In this installment, we focus on the example system outlined in Fig. 1 (click here to see Fig. 1). Work is to be done at the next upstream level device of the electrical system (i.e., in the combination motor starter bucket of a motor control center or MCC serving a low-voltage induction motor). Unfortunately, the door of the bucket is missing an NFPA 70E-compliant arc flash warning label. Therefore, the worker cannot be sure of the level of arc flash risk at this specific location. So how should one proceed when no warning label is present?
As shown in Fig. 1, the upstream protective device that should respond to an arcing fault in the motor starter bucket is a low-voltage power circuit breaker equipped with a solid-state trip unit. The effect of the long-time (LT), short-time (ST), and instantaneous (I) settings of the trip unit are shown on the time-current plot in Fig. 2 (click here to see Fig. 2). The degree of separation of the fuse and circuit breaker time-current characteristics in the “I” region is due to the “I” pick-up setting. This setting guarantees selective coordination of these protective devices below 0.1 sec for a fault on the load side of the fuses. It’s important to note that selective coordination can still be achieved at a lower “I” pick-up setting. For a discussion on this topic, see the article “Protective Device Coordination Study — Part 2 of 3,” which appeared in the March 2011 issue of EC&M, available online at http://ecmweb.com/design_engineering/protective-device-coordiation-study-part-2-20110301/.
Calculations were performed per IEEE 1584 to determine the incident energy level in Calories per square centimeter and corresponding Hazard/Risk Category (HRC) for variation in feeder length. The results of these calculations are summarized in the Table. As expected, the bolted 3-phase, short circuit current and corresponding arc current at the starter bucket decrease with increasing feeder length. IEEE 1584 recommends using the worst-case results of arc time and incident energy for 100% and 85% of the calculated arc current. These results are summarized in the Table (click here to see Table).

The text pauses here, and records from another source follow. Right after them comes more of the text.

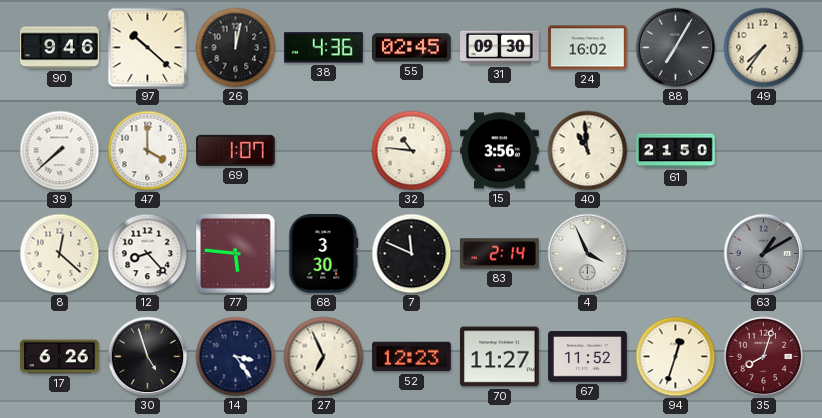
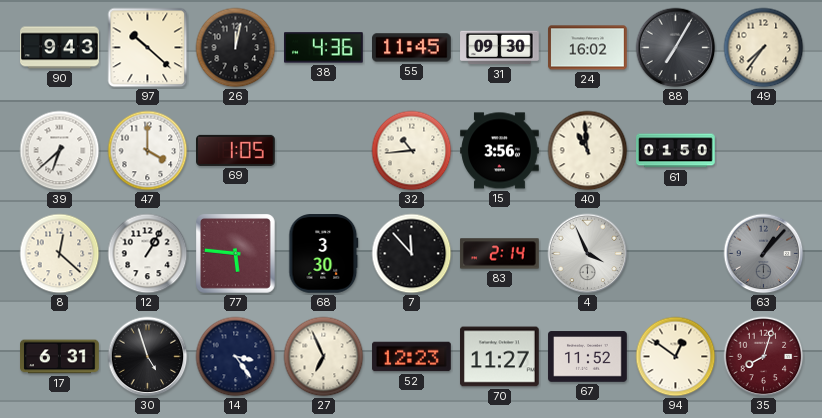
90: 9:46 -> 9:43
55: 02:45 -> 11:45
39: 7:38 -> 6:38
69: 1:07 -> 1:05
32: 10:46 -> 10:44
61: 21:50 -> 01:50
12: 8:23 -> 1:05
7: 11:49 -> 11:53
63: 1:10 -> 1:07
17: 6:26 -> 6:31
94: 12:33 -> 12:51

What can you take away from the results shown in the Table? First, the effect of feeder length on incident energy level is not straightforward. As you can see, this value encompasses a wide range of values and covers three different HRCs. Second, the “I” pick-up setting significantly affects the arc time when calculating incident energy, besides its effect on the coordination between the fuses and circuit breaker. Note in the Table that the arc time is either 0.01 sec or 0.19 sec, depending on whether the arc current is above or below the “I” pick-up setting, respectively. Thus, a key take away from this example is that you should not change trip unit settings on the fly without careful consideration of the consequences on protection and life safety requirements.